• _Exercise_
Copy each of the entries below faithfully, setting aside any pictures.

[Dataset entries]
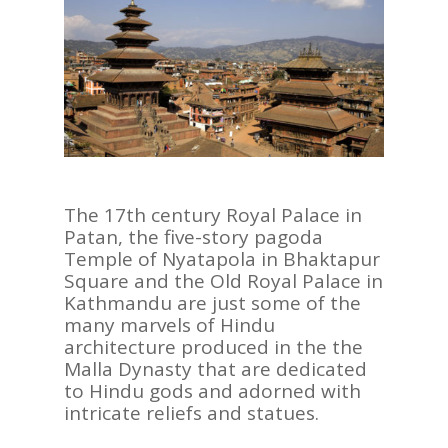
The 17th century Royal Palace in
Patan, the five-story pagoda
Temple of Nyatapola in Bhaktapur
Square and the Old Royal Palace in
Kathmandu are just some of the
many marvels of Hindu
architecture produced in the the
Malla Dynasty that are dedicated
to Hindu gods and adorned with
intricate reliefs and statues.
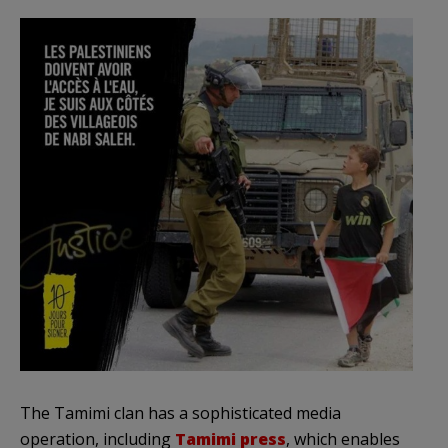
The Tamimi clan has a sophisticated media
operation, including
Tamimi press
, which enables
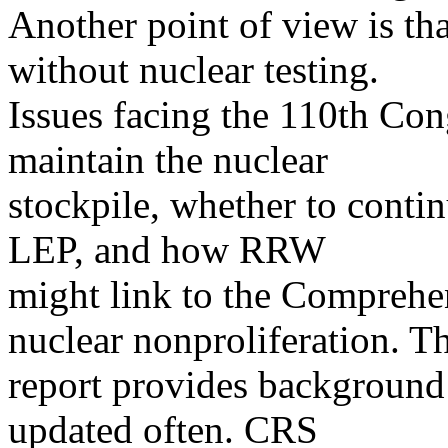
Another point of view is t
without nuclear testing.
Issues facing the 110th Con
maintain the nuclear
stockpile, whether to conti
LEP, and how RRW
might link to the Comprehe
nuclear nonproliferation. Th
report provides background a
updated often. CRS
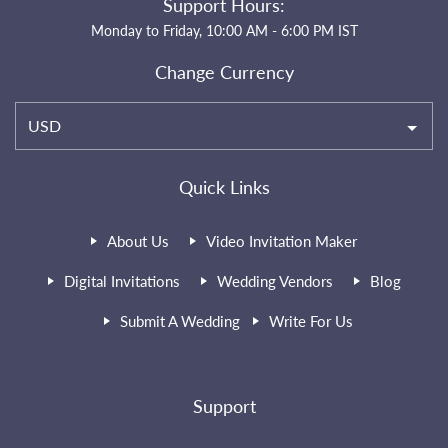
Support Hours:
Monday to Friday, 10:00 AM - 6:00 PM IST
Change Currency
USD
Quick Links
About Us
Video Invitation Maker
Digital Invitations
Wedding Vendors
Blog
Submit A Wedding
Write For Us
Support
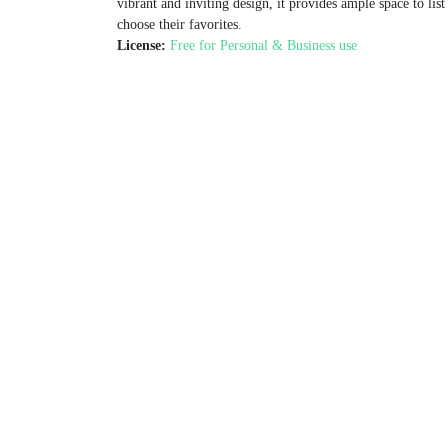
vibrant and inviting design, it provides ample space to list
choose their favorites.
License:
Free for Personal & Business use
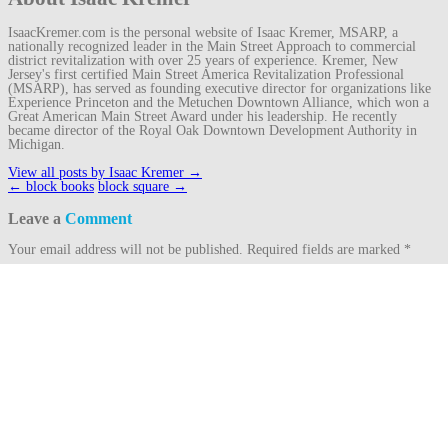
IsaacKremer.com is the personal website of Isaac Kremer, MSARP, a
nationally recognized leader in the Main Street Approach to commercial
district revitalization with over 25 years of experience. Kremer, New
Jersey's first certified Main Street America Revitalization Professional
(MSARP), has served as founding executive director for organizations like
Experience Princeton and the Metuchen Downtown Alliance, which won a
Great American Main Street Award under his leadership. He recently
became director of the Royal Oak Downtown Development Authority in
Michigan.
View all posts by Isaac Kremer
→
Post
←
block books
block square
→
navigation
Leave a
Comment
Your email address will not be published.
Required fields are marked
*
Comment
Name
*
Email
*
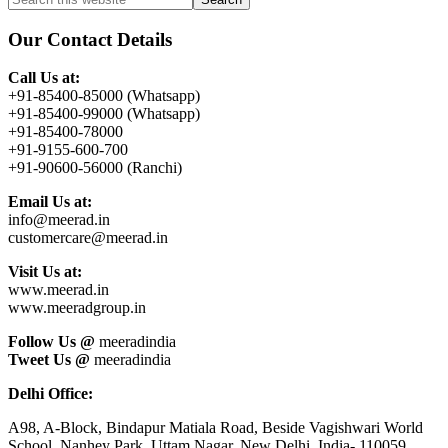
Primary
this
Sidebar
website
Our Contact Details
Call Us at:
+91-85400-85000 (Whatsapp)
+91-85400-99000 (Whatsapp)
+91-85400-78000
+91-9155-600-700
+91-90600-56000 (Ranchi)
Email Us at:
info@meerad.in
customercare@meerad.in
Visit Us at:
www.meerad.in
www.meeradgroup.in
Follow Us @
meeradindia
Tweet Us @
meeradindia
Delhi Office:
A98, A-Block, Bindapur Matiala Road, Beside Vagishwari World
School, Nanhey Park, Uttam Nagar, New Delhi, India- 110059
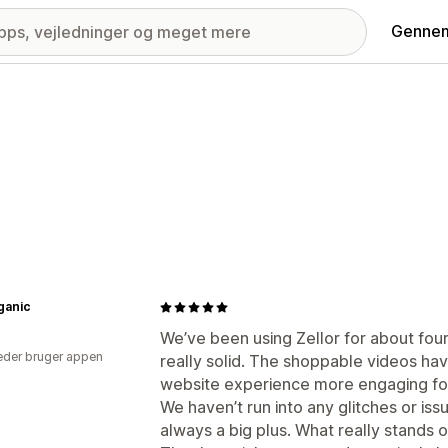
Gennem
ganic
We’ve been using Zellor for about four
der bruger appen
really solid. The shoppable videos ha
website experience more engaging fo
We haven’t run into any glitches or issu
always a big plus. What really stands 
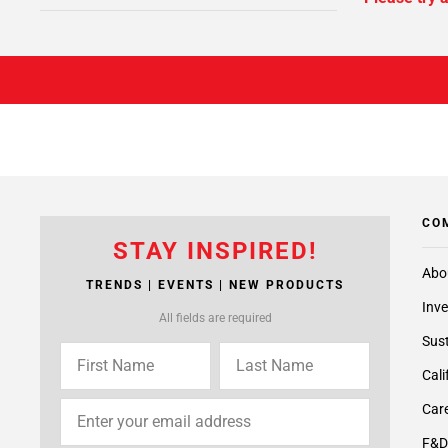
CO
STAY INSPIRED!
Abo
TRENDS | EVENTS | NEW PRODUCTS
Inve
All fields are required
Sust
Cali
Care
F&D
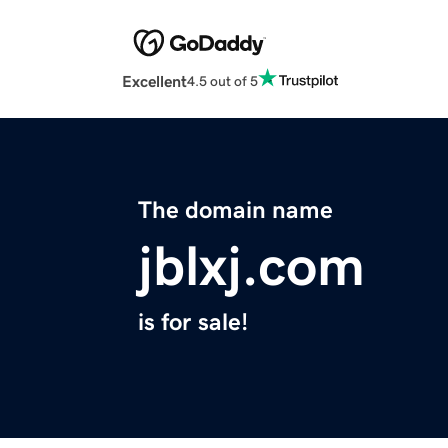
Excellent
4.5 out of 5
The domain name
jblxj.com
is for sale!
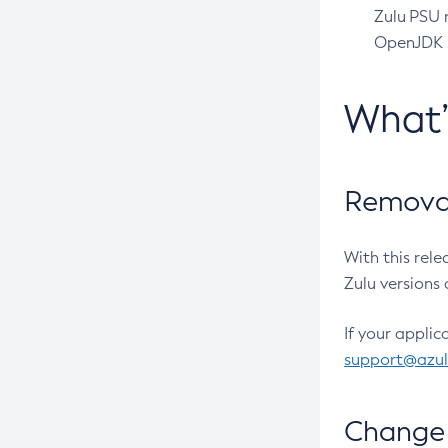
Zulu PSU r
OpenJDK pr
What
Removal
With this rel
Zulu versions 
If your applic
support@azu
Change 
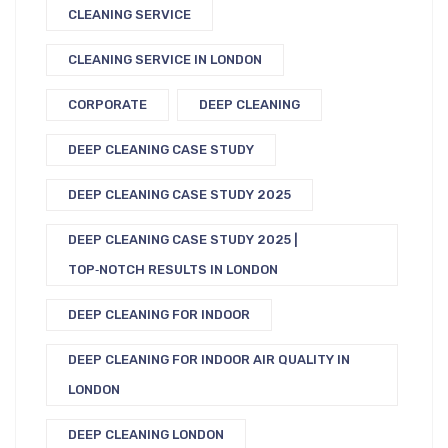
CLEANING SERVICE
CLEANING SERVICE IN LONDON
CORPORATE
DEEP CLEANING
DEEP CLEANING CASE STUDY
DEEP CLEANING CASE STUDY 2025
DEEP CLEANING CASE STUDY 2025 |
TOP‑NOTCH RESULTS IN LONDON
DEEP CLEANING FOR INDOOR
DEEP CLEANING FOR INDOOR AIR QUALITY IN
LONDON
DEEP CLEANING LONDON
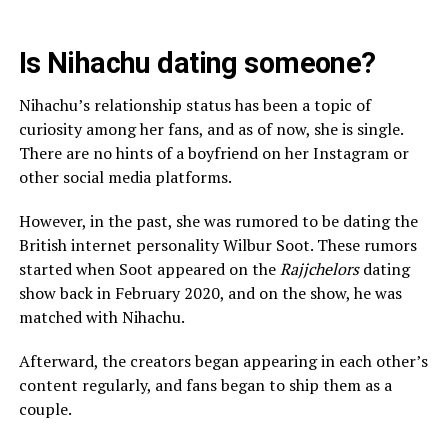
Is Nihachu dating someone?
Nihachu’s relationship status has been a topic of
curiosity among her fans, and as of now, she is single.
There are no hints of a boyfriend on her Instagram or
other social media platforms.
However, in the past, she was rumored to be dating the
British internet personality Wilbur Soot. These rumors
started when Soot appeared on the
Rajjchelors
dating
show back in February 2020, and on the show, he was
matched with Nihachu.
Afterward, the creators began appearing in each other’s
content regularly, and fans began to ship them as a
couple.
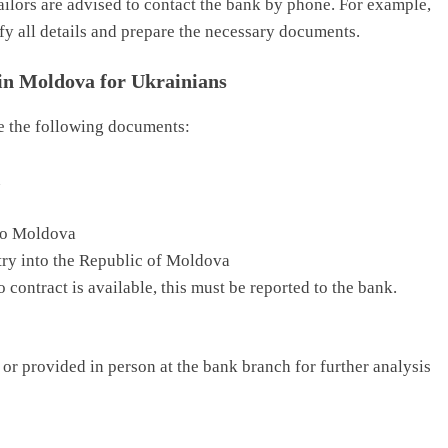
ilors are advised to contact the bank by phone. For example,
fy all details and prepare the necessary documents.
in Moldova for Ukrainians
de the following documents:
n
nto Moldova
try into the Republic of Moldova
 contract is available, this must be reported to the bank.
or provided in person at the bank branch for further analysis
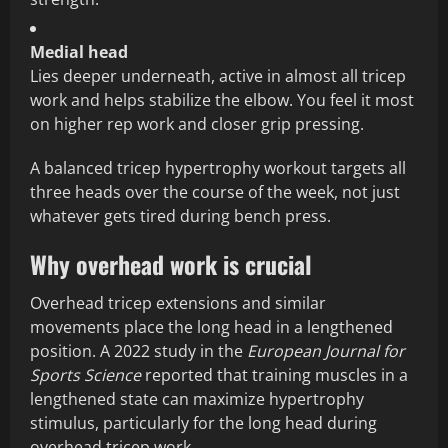
Medial head
Lies deeper underneath, active in almost all tricep
work and helps stabilize the elbow. You feel it most
on higher rep work and closer grip pressing.
A balanced tricep hypertrophy workout targets all
three heads over the course of the week, not just
whatever gets tired during bench press.
Why overhead work is crucial
Overhead tricep extensions and similar
movements place the long head in a lengthened
position. A 2022 study in the
European Journal for
Sports Science
reported that training muscles in a
lengthened state can maximize hypertrophy
stimulus, particularly for the long head during
overhead tricep work.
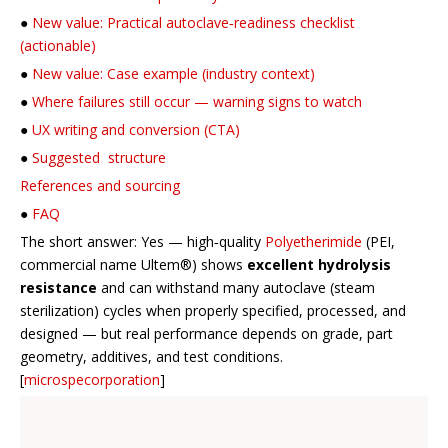
●
New value: Practical autoclave‑readiness checklist
(actionable)
●
New value: Case example (industry context)
●
Where failures still occur — warning signs to watch
●
UX writing and conversion (CTA)
●
Suggested structure
References and sourcing
●
FAQ
The short answer: Yes — high‑quality
Polyetherimide
(PEI,
commercial name Ultem®) shows
excellent hydrolysis
resistance
and can withstand many autoclave (steam
sterilization) cycles when properly specified, processed, and
designed — but real performance depends on grade, part
geometry, additives, and test conditions.
[
microspecorporation
]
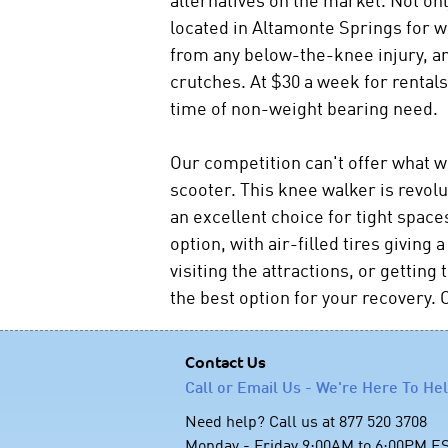
located in Altamonte Springs for 
from any below-the-knee injury, an
crutches. At $30 a week for rentals 
time of non-weight bearing need.
Our competition can't offer what w
scooter. This knee walker is revolu
an excellent choice for tight space
option, with air-filled tires givin
visiting the attractions, or gettin
the best option for your recovery. C
Contact Us
Call or Email Us - We're Here To He
Need help? Call us at 877 520 3708
Monday - Friday 9:00AM to 6:00PM E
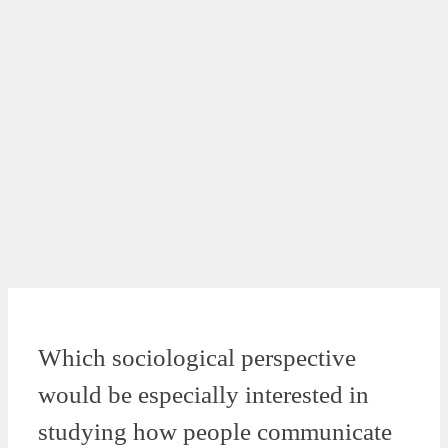
Which sociological perspective
would be especially interested in
studying how people communicate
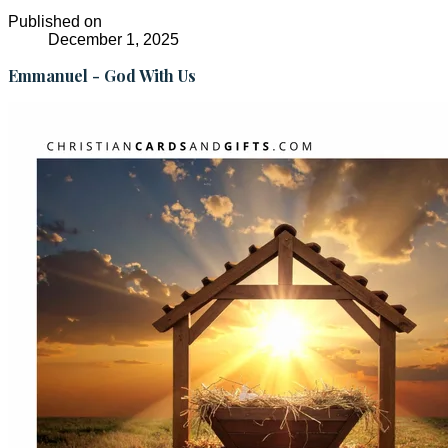
Published on
December 1, 2025
Emmanuel - God With Us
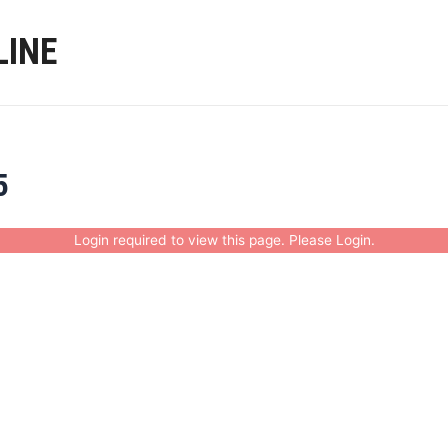
LINE
5
Login required to view this page. Please
Login
.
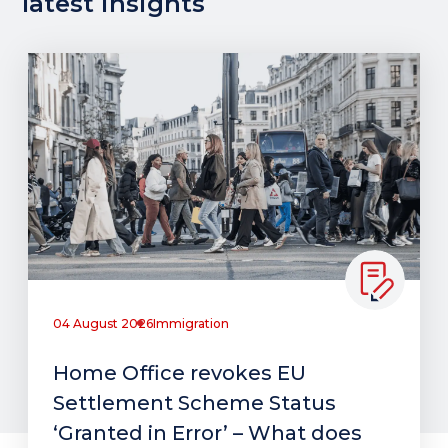
latest insights
04 August 2026
Immigration
Home Office revokes EU
Settlement Scheme Status
‘Granted in Error’ – What does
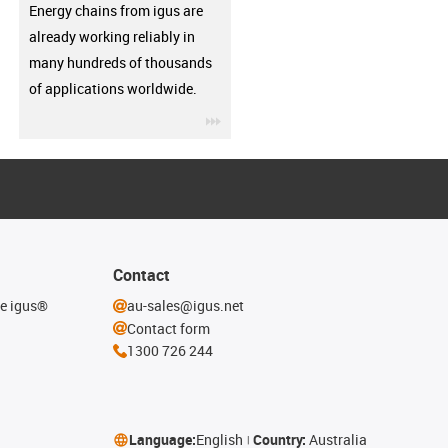
Energy chains from igus are
already working reliably in
many hundreds of thousands
of applications worldwide.
igus-icon-3arrow
Contact
he igus®
au-sales@igus.net
Contact form
1300 726 244
Language:
English
Country:
Australia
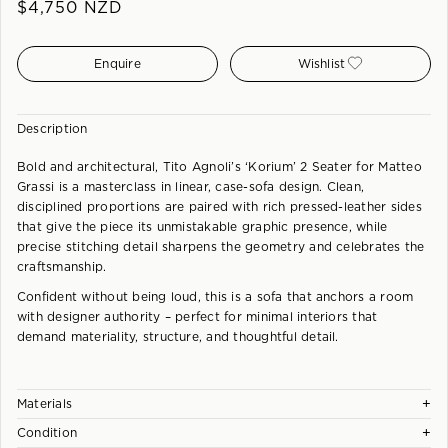
$
4,750
NZD
Enquire
Wishlist
Description
Bold and architectural, Tito Agnoli’s ‘Korium’ 2 Seater for Matteo
Grassi is a masterclass in linear, case-sofa design. Clean,
disciplined proportions are paired with rich pressed-leather sides
that give the piece its unmistakable graphic presence, while
precise stitching detail sharpens the geometry and celebrates the
craftsmanship.
Confident without being loud, this is a sofa that anchors a room
with designer authority – perfect for minimal interiors that
demand materiality, structure, and thoughtful detail.
+
Materials
+
Condition
Steel frame covered with thick Coach Leather. Cushions in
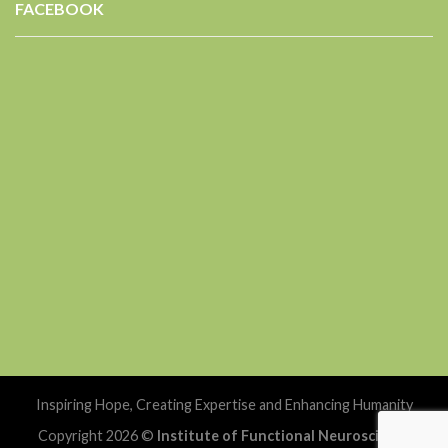
FACEBOOK
Inspiring Hope, Creating Expertise and Enhancing Humanity
Copyright 2026 ©
Institute of Functional Neuroscience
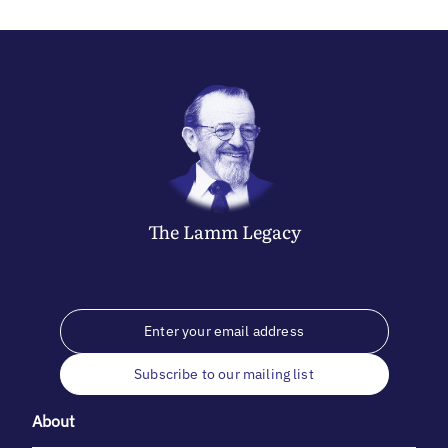
The
Lamm
Legacy
Subscribe to our mailing list
About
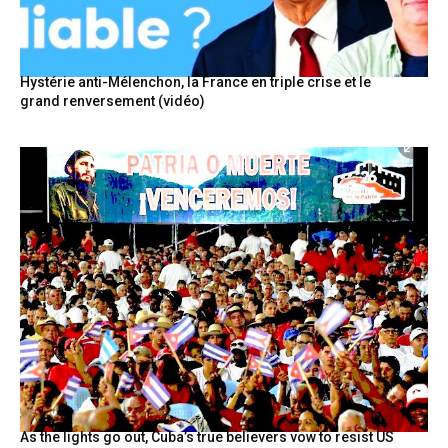
Hystérie anti-Mélenchon, la France en triple crise et le
grand renversement (vidéo)
As the lights go out, Cuba’s true believers vow to resist US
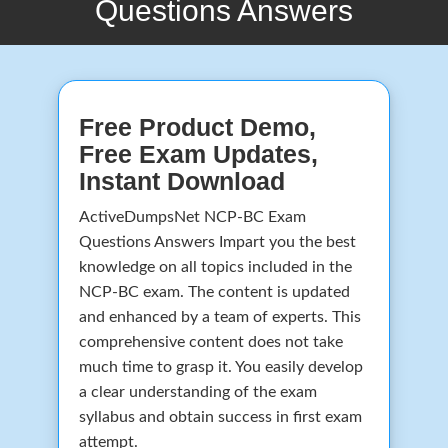
Questions Answers
Free Product Demo,
Free Exam Updates,
Instant Download
ActiveDumpsNet NCP-BC Exam
Questions Answers Impart you the best
knowledge on all topics included in the
NCP-BC exam. The content is updated
and enhanced by a team of experts. This
comprehensive content does not take
much time to grasp it. You easily develop
a clear understanding of the exam
syllabus and obtain success in first exam
attempt.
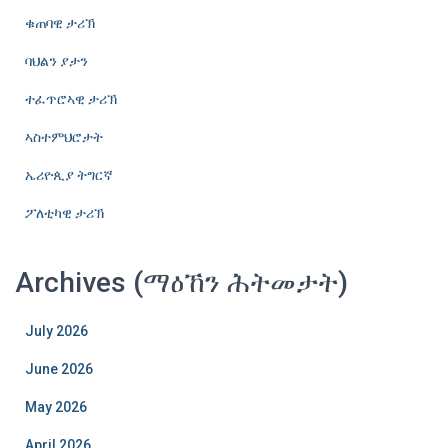
ቁጠባዊ ታሪኽ
ባህልን ያታን
ተፈጥሮኣዊ ታሪኽ
ኣስተምህሮታት
ኤሪዮጲያ ትግርኛ
ፖለቲካዊ ታሪኽ
Archives (ማዕኸን ሕትመታት)
July 2026
June 2026
May 2026
April 2026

• _Task result_
The 17th century Royal Palace in
Patan, the five-story pagoda
Temple of Nyatapola in Bhaktapur
Square and the Old Royal Palace in
Kathmandu are just some of the
many marvels of Hindu
architecture produced in the the
Malla Dynasty that are dedicated
to Hindu gods and adorned with
intricate reliefs and statues.
The Tamimi clan has a sophisticated media
operation, including
Tamimi press
, which enables
Another point of view is t
without nuclear testing.
Issues facing the 110th Con
maintain the nuclear
stockpile, whether to conti
LEP, and how RRW
might link to the Comprehe
nuclear nonproliferation. Th
report provides background a
updated often. CRS
Support Hours:
Monday to Friday, 10:00 AM - 6:00 PM IST
Change Currency
USD
Quick Links
About Us
Video Invitation Maker
Digital Invitations
Wedding Vendors
Blog
Submit A Wedding
Write For Us
Support
vibrant and inviting design, it provides ample space to list
choose their favorites.
License:
Free for Personal & Business use
IsaacKremer.com is the personal website of Isaac Kremer, MSARP, a
nationally recognized leader in the Main Street Approach to commercial
district revitalization with over 25 years of experience. Kremer, New
Jersey's first certified Main Street America Revitalization Professional
(MSARP), has served as founding executive director for organizations like
Experience Princeton and the Metuchen Downtown Alliance, which won a
Great American Main Street Award under his leadership. He recently
became director of the Royal Oak Downtown Development Authority in
Michigan.
View all posts by Isaac Kremer
→
Post
←
block books
block square
→
navigation
Leave a
Comment
Your email address will not be published.
Required fields are marked
*
Comment
Name
*
Email
*
Primary
this
Sidebar
website
Our Contact Details
Call Us at:
+91-85400-85000 (Whatsapp)
+91-85400-99000 (Whatsapp)
+91-85400-78000
+91-9155-600-700
+91-90600-56000 (Ranchi)
Email Us at:
info@meerad.in
customercare@meerad.in
Visit Us at:
www.meerad.in
www.meeradgroup.in
Follow Us @
meeradindia
Tweet Us @
meeradindia
Delhi Office:
A98, A-Block, Bindapur Matiala Road, Beside Vagishwari World
School, Nanhey Park, Uttam Nagar, New Delhi, India- 110059
Gennem
ganic
We’ve been using Zellor for about four
der bruger appen
really solid. The shoppable videos ha
website experience more engaging fo
We haven’t run into any glitches or issu
always a big plus. What really stands 
CO
STAY INSPIRED!
Abo
TRENDS | EVENTS | NEW PRODUCTS
Inve
All fields are required
Sust
Cali
Care
F&D
Excellent
4.5 out of 5
The domain name
jblxj.com
is for sale!
Zulu PSU r
OpenJDK pr
What
Removal
With this rel
Zulu versions 
If your applic
support@azu
Change 
CLEANING SERVICE
CLEANING SERVICE IN LONDON
CORPORATE
DEEP CLEANING
DEEP CLEANING CASE STUDY
DEEP CLEANING CASE STUDY 2025
DEEP CLEANING CASE STUDY 2025 |
TOP‑NOTCH RESULTS IN LONDON
DEEP CLEANING FOR INDOOR
DEEP CLEANING FOR INDOOR AIR QUALITY IN
LONDON
DEEP CLEANING LONDON
Is Nihachu dating someone?
Nihachu’s relationship status has been a topic of
curiosity among her fans, and as of now, she is single.
There are no hints of a boyfriend on her Instagram or
other social media platforms.
However, in the past, she was rumored to be dating the
British internet personality Wilbur Soot. These rumors
started when Soot appeared on the
Rajjchelors
dating
show back in February 2020, and on the show, he was
matched with Nihachu.
Afterward, the creators began appearing in each other’s
content regularly, and fans began to ship them as a
couple.
ilors are advised to contact the bank by phone. For example,
fy all details and prepare the necessary documents.
in Moldova for Ukrainians
de the following documents:
n
nto Moldova
try into the Republic of Moldova
 contract is available, this must be reported to the bank.
or provided in person at the bank branch for further analysis
Medial head
Lies deeper underneath, active in almost all tricep
work and helps stabilize the elbow. You feel it most
on higher rep work and closer grip pressing.
A balanced tricep hypertrophy workout targets all
three heads over the course of the week, not just
whatever gets tired during bench press.
Why overhead work is crucial
Overhead tricep extensions and similar
movements place the long head in a lengthened
position. A 2022 study in the
European Journal for
Sports Science
reported that training muscles in a
lengthened state can maximize hypertrophy
stimulus, particularly for the long head during
overhead tricep work.
●
New value: Practical autoclave‑readiness checklist
(actionable)
●
New value: Case example (industry context)
●
Where failures still occur — warning signs to watch
●
UX writing and conversion (CTA)
●
Suggested structure
References and sourcing
●
FAQ
The short answer: Yes — high‑quality
Polyetherimide
(PEI,
commercial name Ultem®) shows
excellent hydrolysis
resistance
and can withstand many autoclave (steam
sterilization) cycles when properly specified, processed, and
designed — but real performance depends on grade, part
geometry, additives, and test conditions.
[
microspecorporation
]
located in Altamonte Springs for 
from any below-the-knee injury, an
crutches. At $30 a week for rentals 
time of non-weight bearing need.
Our competition can't offer what w
scooter. This knee walker is revolu
an excellent choice for tight space
option, with air-filled tires givin
visiting the attractions, or gettin
the best option for your recovery. C
Contact Us
Call or Email Us - We're Here To He
Need help? Call us at 877 520 3708
Monday - Friday 9:00AM to 6:00PM E
Which sociological perspective
would be especially interested in
studying how people communicate
Published on
December 1, 2025
Emmanuel - God With Us
LINE
5
Login required to view this page. Please
Login
.
latest insights
04 August 2026
Immigration
Home Office revokes EU
Settlement Scheme Status
‘Granted in Error’ – What does
Energy chains from igus are
already working reliably in
many hundreds of thousands
of applications worldwide.
igus-icon-3arrow
Contact
he igus®
au-sales@igus.net
Contact form
1300 726 244
Language:
English
Country:
Australia
$
4,750
NZD
Enquire
Wishlist
Description
Bold and architectural, Tito Agnoli’s ‘Korium’ 2 Seater for Matteo
Grassi is a masterclass in linear, case-sofa design. Clean,
disciplined proportions are paired with rich pressed-leather sides
that give the piece its unmistakable graphic presence, while
precise stitching detail sharpens the geometry and celebrates the
craftsmanship.
Confident without being loud, this is a sofa that anchors a room
with designer authority – perfect for minimal interiors that
demand materiality, structure, and thoughtful detail.
+
Materials
+
Condition
Steel frame covered with thick Coach Leather. Cushions in
FACEBOOK
Inspiring Hope, Creating Expertise and Enhancing Humanity
Copyright 2026 ©
Institute of Functional Neuroscience
The
Lamm
Legacy
Subscribe to our mailing list
About
Hystérie anti-Mélenchon, la France en triple crise et le
grand renversement (vidéo)
As the lights go out, Cuba’s true believers vow to resist US
Questions Answers
Free Product Demo,
Free Exam Updates,
Instant Download
ActiveDumpsNet NCP-BC Exam
Questions Answers Impart you the best
knowledge on all topics included in the
NCP-BC exam. The content is updated
and enhanced by a team of experts. This
comprehensive content does not take
much time to grasp it. You easily develop
a clear understanding of the exam
syllabus and obtain success in first exam
attempt.
ቁጠባዊ ታሪኽ
ባህልን ያታን
ተፈጥሮኣዊ ታሪኽ
ኣስተምህሮታት
ኤሪዮጲያ ትግርኛ
ፖለቲካዊ ታሪኽ
Archives (ማዕኸን ሕትመታት)
July 2026
June 2026
May 2026
April 2026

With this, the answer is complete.